Long Is. Minimally Invasive Surgery, P.C. v St. John's Episcopal Hosp., 2018 NY Slip Op 05674, Decided on August 8, 2018, Appellate Division, Second Department:
"Agreements restricting an individual's right to work or compete are not favored and thus are strictly construed" (Goodman v New York Oncology Hematology, P.C., 101 AD3d 1524, 1526; see Morris v Schroder Capital Mgt. Intl., 7 NY3d 616, 620; BDO Seidman v Hirshberg,
93 NY2d 382, 389). " [A] restrictive covenant will only be subject to
specific enforcement to the extent that it is reasonable in time and
area, necessary to protect the employer's legitimate interests, not
harmful to the general public and not unreasonably burdensome to the
employee'" (BDO Seidman v Hirshberg, 93 NY2d at 389, quoting Reed, Roberts Assocs. v Strauman,
40 NY2d 303, 307). The determination of whether a restrictive covenant
is reasonable involves the application of a three-pronged test. "A
restraint is reasonable only if it: (1) is no greater than is required for the protection of the legitimate interest of the employer, (2) does not impose undue hardship on the employee, and (3) is not injurious to the public" (BDO Seidman v Hirshberg, 93 NY2d at 388-389 [emphasis in original]; see Ricca v Ouzounian, 51 AD3d 997, 998). The "violation of any prong renders the covenant invalid" (BDO Seidman v Hirshberg,
93 NY2d at 389). "With agreements not to compete between professionals .

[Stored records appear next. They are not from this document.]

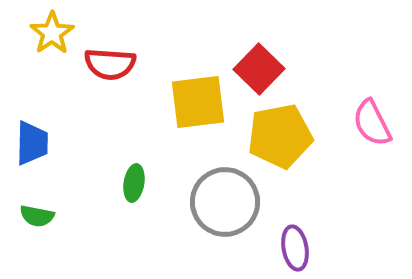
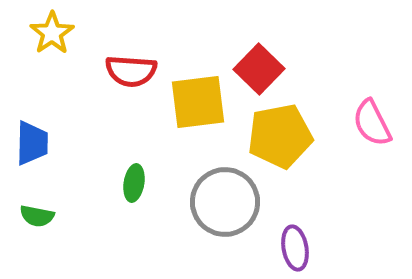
red semicircle: moved 21 px right, 7 px down
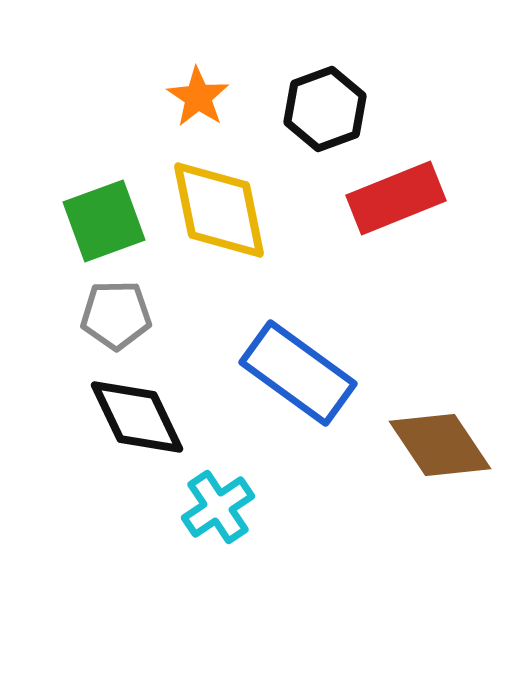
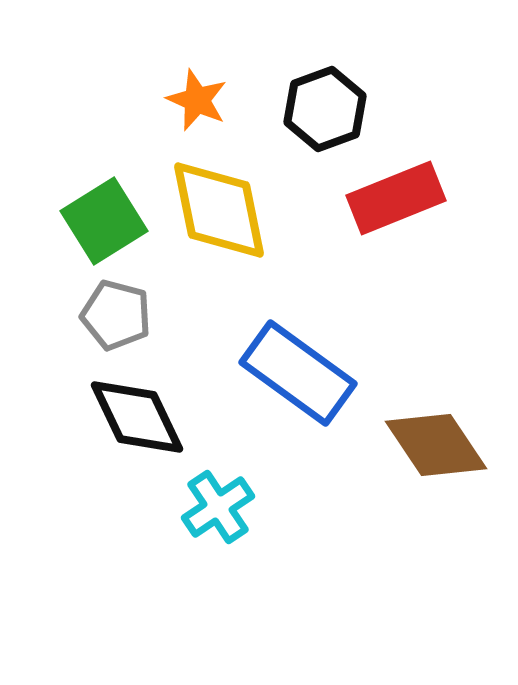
orange star: moved 1 px left, 3 px down; rotated 10 degrees counterclockwise
green square: rotated 12 degrees counterclockwise
gray pentagon: rotated 16 degrees clockwise
brown diamond: moved 4 px left
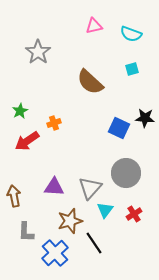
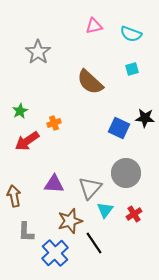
purple triangle: moved 3 px up
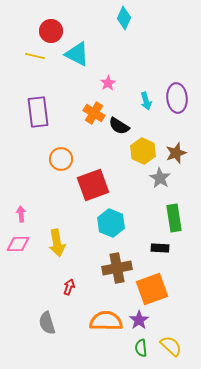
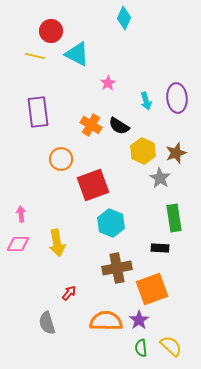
orange cross: moved 3 px left, 12 px down
red arrow: moved 6 px down; rotated 21 degrees clockwise
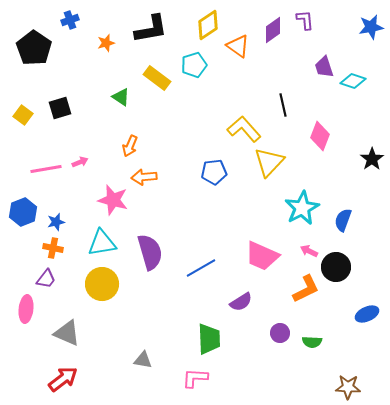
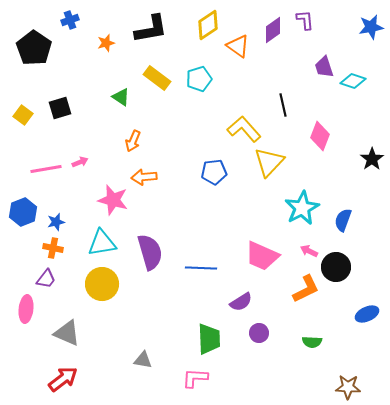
cyan pentagon at (194, 65): moved 5 px right, 14 px down
orange arrow at (130, 146): moved 3 px right, 5 px up
blue line at (201, 268): rotated 32 degrees clockwise
purple circle at (280, 333): moved 21 px left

. . [courts] have given greater weight to the interests of the employer
in restricting competition within a confined geographical area" (id.).
That said, "the application of the test of reasonableness of employee
restrictive covenants focuses on the particular facts and circumstances
giving context to the agreement" (id. at 390). "The rationale for
the differential application of the common-law rule of reasonableness .
. . was that professionals are deemed to provide unique or
extraordinary'" services (id. at 389, quoting Reed, Roberts Assocs. v Strauman, 40 NY2d at 308).
Here, the defendants made a prima facie showing that the provision of
the covenant prohibiting Andrade for a period of two years from
practicing surgery of any kind, within a 10-mile radius of all of the
plaintiff's offices and affiliated hospitals, even those at which he had
never worked, was geographically unreasonable, because it effectively
barred him from performing surgery, his chosen field of medicine, in the
New York metropolitan area (see BDO Seidman v Hirshberg, 93 NY2d
at 390-391). In opposition, the plaintiff failed to raise a triable
issue of fact as to whether imposing such a broad geographical
restriction was necessary to protect its interests.
Contrary to the plaintiff's contention, the Supreme Court did not err
in declining to modify the covenant rather than invalidating it. The
determination of whether an overly broad restrictive covenant should be
enforced to the extent necessary to protect an employer's legitimate
interest involves "a case specific analysis, focusing on the conduct of
the employer in imposing the terms of the agreement" (id. at
394). Partial enforcement may be justified if an employer demonstrates,
in addition to having a legitimate business interest, "an absence of
overreaching, coercive use of dominant bargaining power, or other
anti-competitive misconduct" (id.). "Factors weighing against
partial enforcement are the imposition of the covenant in connection
with hiring or continued employment—as opposed to, for example,
imposition in connection with a promotion to a position of
responsibility and trust—the existence of coercion or a general plan of
the employer to forestall competition, and the employer's knowledge that
the covenant was overly broad" (Scott, Stackrow & Co., C.P.A.'s, P.C. v Skavina, 9 AD3d 805, 807-08; see BDO Seidman v Hirshberg, 93 NY2d at 395). Application of the factors set forth in BDO Seidman
militates against partial enforcement here. The plaintiff has not
demonstrated, or even argued, an absence of anticompetitive misconduct
on its part, asserting instead that because the restrictive covenant can
be partially enforced, it should be. The fact that the covenant is
clearly overbroad casts doubt on the plaintiff's good faith in imposing
it (see Brown & Brown, 158 AD3d 1148). Moreover, it is
undisputed that the plaintiff, from a superior bargaining position,
required Andrade to sign the employment agreement as a prerequisite to
being hired, and it refused to negotiate the covenant."